■ Task:
Report each line of the records where "California" occurs.

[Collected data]
------------------------------------------------------------

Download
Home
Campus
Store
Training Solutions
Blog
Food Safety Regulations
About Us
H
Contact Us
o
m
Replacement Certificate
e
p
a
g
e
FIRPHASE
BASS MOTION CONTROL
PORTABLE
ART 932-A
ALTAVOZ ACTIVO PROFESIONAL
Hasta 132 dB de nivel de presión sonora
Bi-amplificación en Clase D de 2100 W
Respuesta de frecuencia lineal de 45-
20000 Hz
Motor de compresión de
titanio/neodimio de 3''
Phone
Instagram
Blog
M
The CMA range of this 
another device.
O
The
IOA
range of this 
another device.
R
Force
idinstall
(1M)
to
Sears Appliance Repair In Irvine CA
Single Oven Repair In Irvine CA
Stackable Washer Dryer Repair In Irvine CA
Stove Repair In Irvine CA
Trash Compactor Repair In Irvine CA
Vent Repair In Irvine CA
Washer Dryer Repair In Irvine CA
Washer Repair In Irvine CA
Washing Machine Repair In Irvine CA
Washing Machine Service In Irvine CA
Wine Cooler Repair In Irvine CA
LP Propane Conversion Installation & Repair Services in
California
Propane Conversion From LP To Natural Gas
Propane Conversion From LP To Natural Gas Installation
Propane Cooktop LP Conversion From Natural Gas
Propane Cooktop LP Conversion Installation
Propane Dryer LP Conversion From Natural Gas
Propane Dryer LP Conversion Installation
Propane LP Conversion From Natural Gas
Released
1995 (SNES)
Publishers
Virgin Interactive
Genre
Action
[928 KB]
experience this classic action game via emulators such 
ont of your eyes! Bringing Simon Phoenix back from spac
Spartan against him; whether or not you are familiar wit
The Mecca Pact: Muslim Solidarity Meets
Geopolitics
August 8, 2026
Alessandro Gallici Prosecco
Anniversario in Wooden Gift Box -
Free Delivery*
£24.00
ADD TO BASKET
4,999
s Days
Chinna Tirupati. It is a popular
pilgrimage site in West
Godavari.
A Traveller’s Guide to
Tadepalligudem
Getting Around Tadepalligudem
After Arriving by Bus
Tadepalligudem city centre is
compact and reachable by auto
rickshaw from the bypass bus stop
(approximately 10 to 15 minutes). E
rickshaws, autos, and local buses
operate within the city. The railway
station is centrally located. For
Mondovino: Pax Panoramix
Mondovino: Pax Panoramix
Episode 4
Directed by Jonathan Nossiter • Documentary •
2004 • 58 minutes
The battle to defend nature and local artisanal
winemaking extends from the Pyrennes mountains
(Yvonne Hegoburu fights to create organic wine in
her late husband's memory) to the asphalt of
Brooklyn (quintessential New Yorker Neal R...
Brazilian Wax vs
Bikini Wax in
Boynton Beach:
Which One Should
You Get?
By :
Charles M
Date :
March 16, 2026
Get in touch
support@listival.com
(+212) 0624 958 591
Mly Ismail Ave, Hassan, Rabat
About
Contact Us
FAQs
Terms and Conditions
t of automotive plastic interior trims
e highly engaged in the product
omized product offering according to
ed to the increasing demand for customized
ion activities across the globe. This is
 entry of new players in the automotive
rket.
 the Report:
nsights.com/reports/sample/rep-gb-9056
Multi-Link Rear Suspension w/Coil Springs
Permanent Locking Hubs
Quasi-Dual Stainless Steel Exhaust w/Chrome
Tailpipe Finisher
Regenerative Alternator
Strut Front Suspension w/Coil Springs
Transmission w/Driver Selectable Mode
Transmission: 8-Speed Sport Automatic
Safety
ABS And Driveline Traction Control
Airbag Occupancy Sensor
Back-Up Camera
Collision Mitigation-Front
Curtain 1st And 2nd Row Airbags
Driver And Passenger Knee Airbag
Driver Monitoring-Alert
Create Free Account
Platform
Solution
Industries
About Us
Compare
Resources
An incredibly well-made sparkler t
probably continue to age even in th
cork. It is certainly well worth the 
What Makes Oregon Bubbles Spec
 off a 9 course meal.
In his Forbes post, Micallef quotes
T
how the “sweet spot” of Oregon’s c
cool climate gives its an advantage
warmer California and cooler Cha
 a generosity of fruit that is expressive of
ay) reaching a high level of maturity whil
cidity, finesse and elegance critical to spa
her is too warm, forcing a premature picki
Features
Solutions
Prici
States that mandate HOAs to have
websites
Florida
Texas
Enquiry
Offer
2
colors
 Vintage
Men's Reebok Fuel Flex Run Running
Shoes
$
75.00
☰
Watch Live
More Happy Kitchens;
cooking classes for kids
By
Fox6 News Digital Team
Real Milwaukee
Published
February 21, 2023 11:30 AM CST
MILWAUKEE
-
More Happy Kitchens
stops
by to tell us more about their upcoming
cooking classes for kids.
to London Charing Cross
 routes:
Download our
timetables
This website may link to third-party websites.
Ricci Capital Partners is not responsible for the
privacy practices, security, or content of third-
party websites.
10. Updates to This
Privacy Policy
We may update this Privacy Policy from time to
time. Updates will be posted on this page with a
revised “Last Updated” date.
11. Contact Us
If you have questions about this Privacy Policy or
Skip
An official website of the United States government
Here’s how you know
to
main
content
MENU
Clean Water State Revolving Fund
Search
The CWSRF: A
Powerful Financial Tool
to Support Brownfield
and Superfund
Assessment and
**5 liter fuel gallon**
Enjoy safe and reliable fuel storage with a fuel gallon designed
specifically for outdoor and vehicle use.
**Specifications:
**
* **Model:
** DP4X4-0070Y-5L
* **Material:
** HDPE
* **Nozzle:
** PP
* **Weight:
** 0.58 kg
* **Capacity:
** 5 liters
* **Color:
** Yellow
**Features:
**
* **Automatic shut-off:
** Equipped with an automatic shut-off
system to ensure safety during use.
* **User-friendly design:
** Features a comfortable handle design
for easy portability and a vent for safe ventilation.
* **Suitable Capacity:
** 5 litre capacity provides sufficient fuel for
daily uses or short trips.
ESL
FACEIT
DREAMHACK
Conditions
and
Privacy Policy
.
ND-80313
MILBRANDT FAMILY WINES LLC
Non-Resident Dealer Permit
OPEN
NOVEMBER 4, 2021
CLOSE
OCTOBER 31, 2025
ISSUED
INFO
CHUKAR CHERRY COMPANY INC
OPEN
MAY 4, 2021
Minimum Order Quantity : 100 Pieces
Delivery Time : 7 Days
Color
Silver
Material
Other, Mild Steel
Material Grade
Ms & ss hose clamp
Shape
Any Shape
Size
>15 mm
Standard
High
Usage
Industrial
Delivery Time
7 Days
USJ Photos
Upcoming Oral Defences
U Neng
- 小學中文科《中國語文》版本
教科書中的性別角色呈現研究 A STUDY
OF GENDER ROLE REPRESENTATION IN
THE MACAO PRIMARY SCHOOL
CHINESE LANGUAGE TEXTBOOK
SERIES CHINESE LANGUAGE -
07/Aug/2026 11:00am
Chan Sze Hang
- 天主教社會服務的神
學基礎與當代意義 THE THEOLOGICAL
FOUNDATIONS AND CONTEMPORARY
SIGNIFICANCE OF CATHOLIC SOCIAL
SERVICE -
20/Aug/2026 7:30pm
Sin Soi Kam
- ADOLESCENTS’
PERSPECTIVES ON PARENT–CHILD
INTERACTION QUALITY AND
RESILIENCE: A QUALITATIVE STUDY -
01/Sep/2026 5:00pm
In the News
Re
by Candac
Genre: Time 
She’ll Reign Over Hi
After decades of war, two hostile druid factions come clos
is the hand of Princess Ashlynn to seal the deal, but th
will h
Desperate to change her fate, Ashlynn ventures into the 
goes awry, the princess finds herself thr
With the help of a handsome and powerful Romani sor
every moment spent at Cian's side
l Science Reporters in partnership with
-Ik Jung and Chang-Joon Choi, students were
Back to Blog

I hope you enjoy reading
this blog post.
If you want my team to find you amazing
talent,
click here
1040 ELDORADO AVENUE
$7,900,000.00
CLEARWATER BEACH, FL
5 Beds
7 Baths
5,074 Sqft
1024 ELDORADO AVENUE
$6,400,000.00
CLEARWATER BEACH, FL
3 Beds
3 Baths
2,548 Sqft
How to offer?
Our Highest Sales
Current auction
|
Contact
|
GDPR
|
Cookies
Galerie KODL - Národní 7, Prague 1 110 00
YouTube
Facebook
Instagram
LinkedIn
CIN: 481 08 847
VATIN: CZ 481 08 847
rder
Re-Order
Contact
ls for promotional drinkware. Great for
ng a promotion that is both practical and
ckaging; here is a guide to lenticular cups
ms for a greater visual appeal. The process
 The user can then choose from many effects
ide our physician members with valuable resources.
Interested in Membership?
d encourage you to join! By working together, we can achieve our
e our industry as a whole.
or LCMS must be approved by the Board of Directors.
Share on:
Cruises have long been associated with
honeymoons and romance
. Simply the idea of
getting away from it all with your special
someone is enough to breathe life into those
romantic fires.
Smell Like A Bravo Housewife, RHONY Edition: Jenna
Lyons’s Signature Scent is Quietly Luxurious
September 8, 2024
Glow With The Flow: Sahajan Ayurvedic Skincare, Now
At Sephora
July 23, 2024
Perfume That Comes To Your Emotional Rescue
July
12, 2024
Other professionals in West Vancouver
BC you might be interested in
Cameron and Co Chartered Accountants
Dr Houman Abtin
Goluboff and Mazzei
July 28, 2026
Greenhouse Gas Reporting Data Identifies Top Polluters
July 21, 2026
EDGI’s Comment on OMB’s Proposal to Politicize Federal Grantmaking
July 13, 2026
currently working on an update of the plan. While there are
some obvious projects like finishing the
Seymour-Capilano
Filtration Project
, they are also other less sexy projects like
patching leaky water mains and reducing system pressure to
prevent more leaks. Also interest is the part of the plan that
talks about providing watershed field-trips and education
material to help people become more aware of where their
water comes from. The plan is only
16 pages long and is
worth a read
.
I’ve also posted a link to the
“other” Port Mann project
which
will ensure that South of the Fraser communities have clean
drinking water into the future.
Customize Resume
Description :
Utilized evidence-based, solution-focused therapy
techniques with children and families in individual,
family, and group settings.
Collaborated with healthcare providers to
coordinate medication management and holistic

------------------------------------------------------------

■ Response area:
California
warmer California and cooler Cha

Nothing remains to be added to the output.